* Problem statement *
Your task is to restate exactly the lines from the one holding "recipient of the psycho" to the end of the entries below, inclusive.

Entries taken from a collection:
┄┄┄┄┄┄┄┄┄┄┄┄┄┄┄┄┄┄┄┄
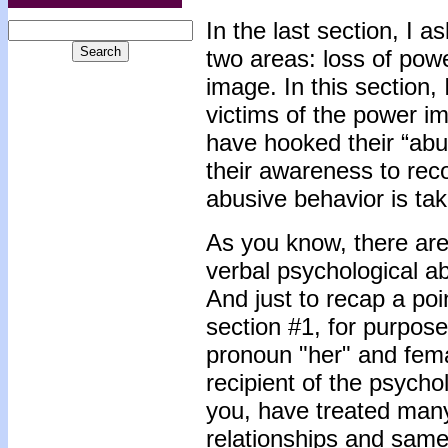
In the last section, I a
two areas: loss of powe
image. In this section, 
victims of the power i
have hooked their “abu
their awareness to reco
abusive behavior is tak
As you know, there a
verbal psychological ab
And just to recap a poi
section #1, for purpose
pronoun "her" and fem
recipient of the psycho
you, have treated many
relationships and same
┄┄┄┄┄┄┄┄┄┄┄┄┄┄┄┄┄┄┄┄
* Result for this exercise *
recipient of the psycho
you, have treated many
relationships and same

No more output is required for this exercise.